J’en veux pour preuve le témoignage de Michel Delpech dont nous entendons beaucoup parler depuis ce matin. Après un immense succès qui avait quand même été un peu long à se dessiner, le chanteur va connaître comme une descente aux enfers. A l’époque, il était en pleine santé mais n’était pas du tout heureux, voilà ce qu’il dit : « j’ai littéralement sombré dans un chaos intérieur à l’approche de la trentaine.

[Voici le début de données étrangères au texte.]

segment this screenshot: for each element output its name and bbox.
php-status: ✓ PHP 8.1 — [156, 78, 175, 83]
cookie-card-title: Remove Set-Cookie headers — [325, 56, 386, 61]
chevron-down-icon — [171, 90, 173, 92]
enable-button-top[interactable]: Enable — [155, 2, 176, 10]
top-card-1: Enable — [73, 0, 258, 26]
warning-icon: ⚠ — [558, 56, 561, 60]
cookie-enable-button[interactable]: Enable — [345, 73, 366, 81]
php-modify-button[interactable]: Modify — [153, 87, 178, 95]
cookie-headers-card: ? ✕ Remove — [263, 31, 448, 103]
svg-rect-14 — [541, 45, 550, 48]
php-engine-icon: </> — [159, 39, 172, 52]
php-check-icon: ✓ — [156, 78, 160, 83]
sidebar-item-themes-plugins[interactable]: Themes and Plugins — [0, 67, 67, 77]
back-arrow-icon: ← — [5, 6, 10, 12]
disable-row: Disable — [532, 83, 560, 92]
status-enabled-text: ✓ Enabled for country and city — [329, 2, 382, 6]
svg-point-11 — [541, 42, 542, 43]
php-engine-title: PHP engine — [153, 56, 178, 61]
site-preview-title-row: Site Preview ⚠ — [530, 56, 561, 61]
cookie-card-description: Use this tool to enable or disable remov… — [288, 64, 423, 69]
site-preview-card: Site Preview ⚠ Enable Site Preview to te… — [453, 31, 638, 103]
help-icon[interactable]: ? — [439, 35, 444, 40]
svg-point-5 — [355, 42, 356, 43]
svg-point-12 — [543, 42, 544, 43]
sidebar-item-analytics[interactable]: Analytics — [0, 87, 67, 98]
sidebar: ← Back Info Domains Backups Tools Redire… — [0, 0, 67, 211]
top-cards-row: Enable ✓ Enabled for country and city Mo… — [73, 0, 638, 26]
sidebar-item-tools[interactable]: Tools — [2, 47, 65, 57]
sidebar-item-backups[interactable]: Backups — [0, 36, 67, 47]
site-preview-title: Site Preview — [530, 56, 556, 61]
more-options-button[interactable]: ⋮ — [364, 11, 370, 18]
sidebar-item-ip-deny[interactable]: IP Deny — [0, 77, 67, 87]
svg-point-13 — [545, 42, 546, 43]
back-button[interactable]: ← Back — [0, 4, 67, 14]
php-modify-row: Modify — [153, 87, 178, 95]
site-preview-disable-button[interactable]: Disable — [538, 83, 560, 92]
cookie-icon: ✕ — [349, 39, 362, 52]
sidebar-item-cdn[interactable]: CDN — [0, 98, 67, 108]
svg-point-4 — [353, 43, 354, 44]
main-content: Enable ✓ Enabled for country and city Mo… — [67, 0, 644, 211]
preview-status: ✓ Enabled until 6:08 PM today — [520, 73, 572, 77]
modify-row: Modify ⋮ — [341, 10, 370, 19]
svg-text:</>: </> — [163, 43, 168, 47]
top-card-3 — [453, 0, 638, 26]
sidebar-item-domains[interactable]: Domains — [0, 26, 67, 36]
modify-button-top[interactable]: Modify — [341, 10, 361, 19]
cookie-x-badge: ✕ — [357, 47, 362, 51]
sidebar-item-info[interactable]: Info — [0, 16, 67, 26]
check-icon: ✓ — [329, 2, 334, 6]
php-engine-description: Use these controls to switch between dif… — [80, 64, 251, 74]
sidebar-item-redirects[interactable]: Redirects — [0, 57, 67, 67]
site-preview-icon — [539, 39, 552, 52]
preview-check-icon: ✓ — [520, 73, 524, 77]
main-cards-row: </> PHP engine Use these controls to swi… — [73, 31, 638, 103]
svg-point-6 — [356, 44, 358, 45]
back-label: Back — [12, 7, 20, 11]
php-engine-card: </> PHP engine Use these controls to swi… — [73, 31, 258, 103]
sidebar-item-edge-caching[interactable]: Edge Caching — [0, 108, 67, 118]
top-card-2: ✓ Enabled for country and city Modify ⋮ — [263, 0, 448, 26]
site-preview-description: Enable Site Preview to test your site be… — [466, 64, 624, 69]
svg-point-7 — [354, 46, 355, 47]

En dépit de mon succès, ma vie allait à vau-l’eau, des ruptures amicales et sentimentales m’ont fait chavirer pour de bon. » Il raconte qu’au début, comme tout le monde, il n’a pas voulu laisser voir que ça n’allait pas. Et on peut volontiers imaginer que ceux qui ont croisé Michel Delpech le 1° janvier de cette année lui ont souhaité des vœux se terminant par : « et surtout la santé ! » Ils ne pouvaient pas lui dire : « et beaucoup d’argent ou beaucoup de succès » car il ne manquait ni d’argent, ni de succès. Mais j’imagine aussi volontiers qu’en entendant ces vœux : « et surtout la santé » Michel Delpech se disait : « s’ils savaient ce que je m’en fiche, la santé, je l’ai, tout le reste aussi, il ne me manque qu’une chose : être heureux. »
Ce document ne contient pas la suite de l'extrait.